US officials maintain that reopening the consulate is simply a return to the pre-Trump status quo and part of Biden’s pledge to renew relations with the Palestinians that were severed during the previous administration. Moreover, they point out that nearly a dozen other countries already operate consulates in Jerusalem that serve the Palestinians.

However, Israel is opposed to the Biden administration’s plan to reopen the consulate, viewing it as an encroachment of their sovereignty in the city and one that will lead to a flood of other countries moving to open diplomatic offices in Jerusalem to serve the Palestinians. Israel’s permission would be required for the consulate to reopen, a US official acknowledged this week.

View of the US Consulate in Jerusalem on October 27, 2021. (Yonatan Sindel/Flash90)

Meanwhile, regarding the illegal West Bank outpost of Evyatar, which its settlers recently evacuated while the government conducts a survey of the land in order to determine its status, the source said some of the lands are state-owned, and not privately Palestinian-owned.

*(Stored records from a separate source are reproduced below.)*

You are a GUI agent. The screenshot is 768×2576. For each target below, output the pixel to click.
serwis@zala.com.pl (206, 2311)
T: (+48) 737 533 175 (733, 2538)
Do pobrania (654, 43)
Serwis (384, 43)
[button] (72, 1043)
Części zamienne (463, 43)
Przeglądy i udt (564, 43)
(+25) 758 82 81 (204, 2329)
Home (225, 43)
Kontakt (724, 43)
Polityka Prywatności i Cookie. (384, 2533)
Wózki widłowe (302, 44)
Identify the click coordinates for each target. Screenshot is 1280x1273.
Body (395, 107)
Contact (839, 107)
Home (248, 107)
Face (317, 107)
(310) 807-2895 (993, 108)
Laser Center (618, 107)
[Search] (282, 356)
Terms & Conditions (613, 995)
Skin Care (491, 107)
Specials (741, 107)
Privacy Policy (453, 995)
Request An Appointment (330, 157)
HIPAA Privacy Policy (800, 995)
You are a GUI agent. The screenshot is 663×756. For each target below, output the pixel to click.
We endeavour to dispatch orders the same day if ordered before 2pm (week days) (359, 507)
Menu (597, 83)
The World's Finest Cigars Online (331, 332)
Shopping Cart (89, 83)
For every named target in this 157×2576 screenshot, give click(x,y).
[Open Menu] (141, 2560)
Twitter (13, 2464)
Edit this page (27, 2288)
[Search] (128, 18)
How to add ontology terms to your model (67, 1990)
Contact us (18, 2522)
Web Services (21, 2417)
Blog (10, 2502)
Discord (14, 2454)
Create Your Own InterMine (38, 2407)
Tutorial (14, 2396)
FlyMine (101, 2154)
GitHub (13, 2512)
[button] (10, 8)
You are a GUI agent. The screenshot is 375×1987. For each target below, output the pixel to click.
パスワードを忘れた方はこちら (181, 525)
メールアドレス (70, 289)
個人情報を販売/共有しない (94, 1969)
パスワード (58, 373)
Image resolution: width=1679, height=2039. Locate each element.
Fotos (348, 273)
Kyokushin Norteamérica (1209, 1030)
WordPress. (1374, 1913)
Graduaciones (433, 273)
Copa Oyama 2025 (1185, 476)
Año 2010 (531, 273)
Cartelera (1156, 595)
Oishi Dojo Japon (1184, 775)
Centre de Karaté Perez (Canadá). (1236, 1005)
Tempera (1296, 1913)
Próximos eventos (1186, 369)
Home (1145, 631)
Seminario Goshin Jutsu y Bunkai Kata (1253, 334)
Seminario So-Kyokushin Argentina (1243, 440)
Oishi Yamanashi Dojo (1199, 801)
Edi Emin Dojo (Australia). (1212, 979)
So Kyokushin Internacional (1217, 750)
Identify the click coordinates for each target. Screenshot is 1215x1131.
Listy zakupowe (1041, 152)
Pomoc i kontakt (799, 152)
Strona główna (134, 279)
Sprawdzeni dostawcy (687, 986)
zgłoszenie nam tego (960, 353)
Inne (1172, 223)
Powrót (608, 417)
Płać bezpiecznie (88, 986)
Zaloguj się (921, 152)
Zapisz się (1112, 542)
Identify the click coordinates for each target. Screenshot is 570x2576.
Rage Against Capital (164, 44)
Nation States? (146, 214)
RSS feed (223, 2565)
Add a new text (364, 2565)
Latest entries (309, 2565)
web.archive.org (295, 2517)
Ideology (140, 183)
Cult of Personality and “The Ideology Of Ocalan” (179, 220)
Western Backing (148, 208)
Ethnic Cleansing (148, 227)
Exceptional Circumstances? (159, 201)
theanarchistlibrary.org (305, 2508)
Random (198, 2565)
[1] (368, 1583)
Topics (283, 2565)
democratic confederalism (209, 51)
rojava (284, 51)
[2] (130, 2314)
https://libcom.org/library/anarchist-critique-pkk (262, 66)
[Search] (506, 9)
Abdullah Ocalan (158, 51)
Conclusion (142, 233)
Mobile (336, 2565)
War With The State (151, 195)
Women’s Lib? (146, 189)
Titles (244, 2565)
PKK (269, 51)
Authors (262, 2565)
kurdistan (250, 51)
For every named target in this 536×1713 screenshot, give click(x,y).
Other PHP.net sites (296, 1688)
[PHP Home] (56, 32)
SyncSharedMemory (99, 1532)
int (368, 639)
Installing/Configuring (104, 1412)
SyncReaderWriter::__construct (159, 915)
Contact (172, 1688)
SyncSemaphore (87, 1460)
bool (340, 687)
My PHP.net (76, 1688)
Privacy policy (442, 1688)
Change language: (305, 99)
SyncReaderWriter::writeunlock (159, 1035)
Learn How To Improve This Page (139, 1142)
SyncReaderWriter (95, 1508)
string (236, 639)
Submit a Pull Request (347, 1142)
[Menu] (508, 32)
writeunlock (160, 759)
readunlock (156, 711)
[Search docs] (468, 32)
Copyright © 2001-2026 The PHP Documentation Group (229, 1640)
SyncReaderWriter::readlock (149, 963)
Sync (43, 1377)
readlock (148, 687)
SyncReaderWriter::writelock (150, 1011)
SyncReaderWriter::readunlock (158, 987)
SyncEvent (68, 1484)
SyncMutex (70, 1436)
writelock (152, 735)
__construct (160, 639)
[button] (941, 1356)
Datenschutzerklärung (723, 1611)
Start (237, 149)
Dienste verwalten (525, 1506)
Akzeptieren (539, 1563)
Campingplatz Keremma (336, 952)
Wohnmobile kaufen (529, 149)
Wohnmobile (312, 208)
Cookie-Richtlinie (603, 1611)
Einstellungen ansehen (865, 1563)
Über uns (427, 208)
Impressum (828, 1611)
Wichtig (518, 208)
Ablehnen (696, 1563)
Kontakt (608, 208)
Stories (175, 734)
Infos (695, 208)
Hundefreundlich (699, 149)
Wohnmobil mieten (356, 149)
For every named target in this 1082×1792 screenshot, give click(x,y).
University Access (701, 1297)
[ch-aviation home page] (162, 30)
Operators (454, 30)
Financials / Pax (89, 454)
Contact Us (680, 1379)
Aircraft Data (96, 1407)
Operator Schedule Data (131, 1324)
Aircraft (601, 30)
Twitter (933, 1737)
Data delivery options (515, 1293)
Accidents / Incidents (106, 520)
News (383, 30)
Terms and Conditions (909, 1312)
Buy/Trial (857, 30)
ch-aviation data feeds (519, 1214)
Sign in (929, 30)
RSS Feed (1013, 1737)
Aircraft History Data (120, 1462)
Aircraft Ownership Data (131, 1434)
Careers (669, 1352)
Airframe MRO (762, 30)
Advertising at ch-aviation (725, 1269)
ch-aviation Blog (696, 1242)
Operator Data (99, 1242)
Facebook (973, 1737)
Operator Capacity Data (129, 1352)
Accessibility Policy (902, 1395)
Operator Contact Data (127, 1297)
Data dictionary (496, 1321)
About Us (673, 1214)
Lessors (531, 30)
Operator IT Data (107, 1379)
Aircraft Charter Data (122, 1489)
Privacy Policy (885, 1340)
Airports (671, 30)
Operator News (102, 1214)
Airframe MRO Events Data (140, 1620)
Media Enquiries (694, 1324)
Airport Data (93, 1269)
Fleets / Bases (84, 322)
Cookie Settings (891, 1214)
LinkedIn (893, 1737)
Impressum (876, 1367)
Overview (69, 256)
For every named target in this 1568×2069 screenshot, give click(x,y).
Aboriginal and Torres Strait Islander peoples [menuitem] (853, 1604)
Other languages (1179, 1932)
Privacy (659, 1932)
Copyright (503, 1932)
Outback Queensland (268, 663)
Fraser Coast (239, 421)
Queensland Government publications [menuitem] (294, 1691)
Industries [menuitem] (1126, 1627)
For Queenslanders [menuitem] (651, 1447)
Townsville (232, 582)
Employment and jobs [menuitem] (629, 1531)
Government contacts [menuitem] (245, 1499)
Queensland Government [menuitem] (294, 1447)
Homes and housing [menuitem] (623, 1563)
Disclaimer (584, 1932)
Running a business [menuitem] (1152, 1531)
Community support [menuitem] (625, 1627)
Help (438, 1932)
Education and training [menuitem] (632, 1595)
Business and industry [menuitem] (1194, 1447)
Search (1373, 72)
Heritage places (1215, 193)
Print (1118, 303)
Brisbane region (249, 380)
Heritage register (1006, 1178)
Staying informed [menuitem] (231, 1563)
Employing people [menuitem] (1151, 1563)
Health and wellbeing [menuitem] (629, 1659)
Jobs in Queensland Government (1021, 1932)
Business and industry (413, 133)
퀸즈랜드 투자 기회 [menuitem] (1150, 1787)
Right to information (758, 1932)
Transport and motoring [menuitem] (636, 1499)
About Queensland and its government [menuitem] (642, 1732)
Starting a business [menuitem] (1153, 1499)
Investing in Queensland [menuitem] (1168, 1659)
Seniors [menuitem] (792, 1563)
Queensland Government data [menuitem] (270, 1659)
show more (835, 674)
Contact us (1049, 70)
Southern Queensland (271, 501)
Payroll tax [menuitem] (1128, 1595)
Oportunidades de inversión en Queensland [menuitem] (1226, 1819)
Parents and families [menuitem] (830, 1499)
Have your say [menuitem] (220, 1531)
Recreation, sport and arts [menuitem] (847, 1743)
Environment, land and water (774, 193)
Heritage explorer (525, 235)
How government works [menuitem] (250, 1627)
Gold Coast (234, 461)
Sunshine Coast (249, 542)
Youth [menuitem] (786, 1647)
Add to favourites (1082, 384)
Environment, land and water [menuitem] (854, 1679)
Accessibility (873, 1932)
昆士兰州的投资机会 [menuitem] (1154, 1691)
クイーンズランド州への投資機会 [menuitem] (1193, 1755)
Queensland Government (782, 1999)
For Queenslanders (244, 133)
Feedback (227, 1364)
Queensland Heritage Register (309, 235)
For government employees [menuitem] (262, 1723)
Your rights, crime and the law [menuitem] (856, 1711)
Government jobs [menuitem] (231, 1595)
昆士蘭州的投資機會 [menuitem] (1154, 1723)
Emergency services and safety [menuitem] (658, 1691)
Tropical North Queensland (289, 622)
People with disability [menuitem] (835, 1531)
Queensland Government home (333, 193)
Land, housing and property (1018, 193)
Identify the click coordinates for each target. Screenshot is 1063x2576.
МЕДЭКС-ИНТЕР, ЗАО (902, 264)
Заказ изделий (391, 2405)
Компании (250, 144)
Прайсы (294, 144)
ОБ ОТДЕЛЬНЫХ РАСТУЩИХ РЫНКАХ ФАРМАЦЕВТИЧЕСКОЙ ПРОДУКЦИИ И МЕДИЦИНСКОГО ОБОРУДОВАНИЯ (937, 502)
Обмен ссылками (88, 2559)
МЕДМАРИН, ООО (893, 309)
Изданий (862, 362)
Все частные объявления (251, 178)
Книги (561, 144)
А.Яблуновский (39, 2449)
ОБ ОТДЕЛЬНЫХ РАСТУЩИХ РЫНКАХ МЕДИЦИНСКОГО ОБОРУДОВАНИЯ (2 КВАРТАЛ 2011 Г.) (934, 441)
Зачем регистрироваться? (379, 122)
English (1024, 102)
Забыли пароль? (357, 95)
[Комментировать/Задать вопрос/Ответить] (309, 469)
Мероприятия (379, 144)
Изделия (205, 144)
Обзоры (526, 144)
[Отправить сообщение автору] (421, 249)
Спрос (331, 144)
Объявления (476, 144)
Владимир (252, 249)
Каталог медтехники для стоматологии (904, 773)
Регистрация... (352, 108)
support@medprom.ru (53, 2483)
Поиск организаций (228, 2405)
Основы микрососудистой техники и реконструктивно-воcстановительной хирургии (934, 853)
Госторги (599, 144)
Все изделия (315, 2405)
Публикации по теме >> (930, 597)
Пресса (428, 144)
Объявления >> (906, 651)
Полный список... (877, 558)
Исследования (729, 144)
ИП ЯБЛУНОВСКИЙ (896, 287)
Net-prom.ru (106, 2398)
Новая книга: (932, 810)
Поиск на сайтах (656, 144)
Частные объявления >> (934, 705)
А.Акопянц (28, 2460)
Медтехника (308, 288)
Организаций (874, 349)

The source close to Bennett quoted by Zman Yisrael spoke of plans to build a yeshiva on the hill once the survey is complete, per an agreement between the Defense Ministry and the outpost’s settlers.

“The whole story of Evyatar is a landmine left to us by Benjamin Netanyahu before we formed this government. We managed to dismantle this landmine. There is no reason to give Netanyahu another landmine against the government,” the source added.

“This is a right-wing government,” the source told Zman Yisrael. “Everyone understands this.”